Rav Adolfo Locci, rabbino capo di Padova e suo allievo, aggiunge: “Quando penso a rav Toaff mi viene in mente la frase cult del film Blade Runner: ‘Ho visto cose che voi umani…’. Lo conobbi durante l’esame del mio bar mitzvah, quando mi chiese come mi chiamassi, gli risposi ‘Adolfo’, lui allora mi guardò e mi disse: ‘Con quel nome lì considerati già bocciato!’. La verità è che il rav era una persona decisa e aveva rispetto delle persone decise”.
Un ricordo di intima quotidianità anche quello del maskil Gadi Piperno: “Ero molto piccolo quando era a capo del Collegio rabbinico. Ricordo che una volta giocavo a calcio con i miei compagni di corso e che all’apparizione del rav Toaff restammo un attimo raggelati, anche in ragione della sua autorevolezza. Fu proprio il rav a rompere la tensione tirando un calcio al pallone. Una grande lezione di umanità”.
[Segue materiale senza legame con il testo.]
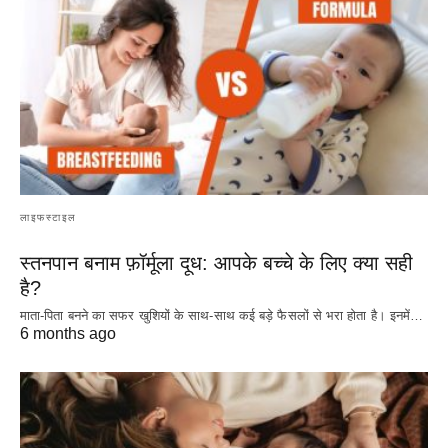
लाइफस्टाइल
स्तनपान बनाम फ़ॉर्मूला दूध: आपके बच्चे के लिए क्या सही
है?
माता-पिता बनने का सफर खुशियों के साथ-साथ कई बड़े फैसलों से भरा होता है। इनमें…
6 months ago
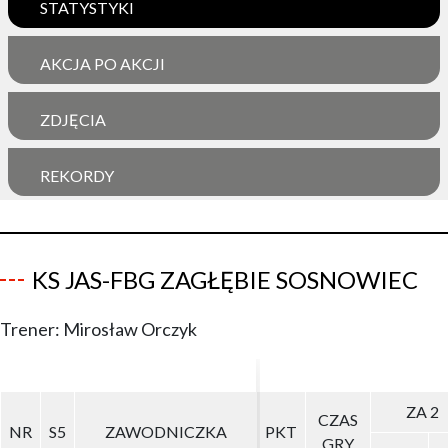
STATYSTYKI
AKCJA PO AKCJI
ZDJĘCIA
REKORDY
KS JAS-FBG ZAGŁĘBIE SOSNOWIEC
Trener: Mirosław Orczyk
ZA 2
ZA 2
CZAS
CZAS
NR
NR
S5
S5
ZAWODNICZKA
ZAWODNICZKA
PKT
PKT
GRY
GRY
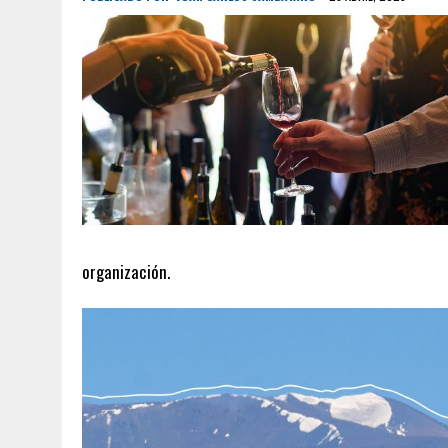
organización.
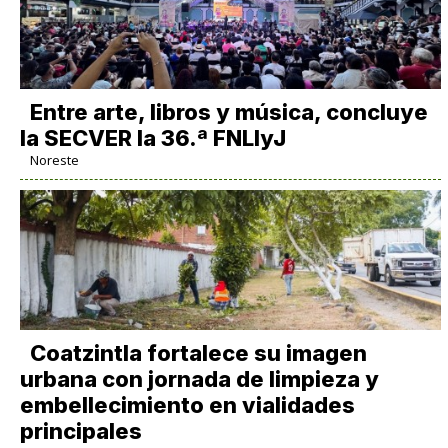
Entre arte, libros y música, concluye
la SECVER la 36.ª FNLIyJ
Noreste
Coatzintla fortalece su imagen
urbana con jornada de limpieza y
embellecimiento en vialidades
principales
Per raccontare la figura del rav Toaff, il sofer Amedeo Spagnoletto sceglie la metafora della festività di Pesach shenì, che permette di dare una nuova possibilità a Pesach, esattamente come è necessario darne agli ebrei che decidono di riavvicinarsi: “Era un rav accogliente e soprattutto completo: non si tirava indietro; faceva lo shochet se ce ne era bisogno e amava preparare le matzot, il pane azzimo, con le sue stesse mani. Un rabbino a 360 gradi”.
Il rabbino capo di Bologna Alberto Sermoneta ricorda: “Ho particolarmente nel cuore i suoi racconti sul periodo della guerra e la sua Resistenza. Prima di partire suo padre gli disse di lavare e seppellire i cadaveri che incontrava per strada perché fondamentale per la religione ebraica. Quando ritornò sano e salvo il padre gli rispose che si era salvato proprio perché gli aveva dato ascolto. Rav Toaff pretendeva molto ma dava tantissimo”.
“Il rav Toaff è stato il mio sandek (la persona che ha l’onore di tenere in braccio il bambino durante la circoncisione) durante la mila e anche quello dei miei figli. Il che è stato abbastanza particolare visto che in teoria il ruolo non può essere ricoperto sempre dalla stessa persona. Sandek proviene dalla parola greca sin teknos e indica una creazione pratica – spiega rav Benedetto Carucci Viterbi, preside delle medie e del liceo ebraico di Roma – dalla parola teknos proviene anche quella di tecnica e testo. In qualche modo il Sandek è il nostro tessitore e io posso affermare con certezza che rav Toaff sia stato il mio. Nell’ebraismo i Maestri sono un oggetto di attaccamento fondamentale, riescono in qualche modo a mandare avanti ma anche azzerare il tempo, ti fanno aspirare all’eternità”.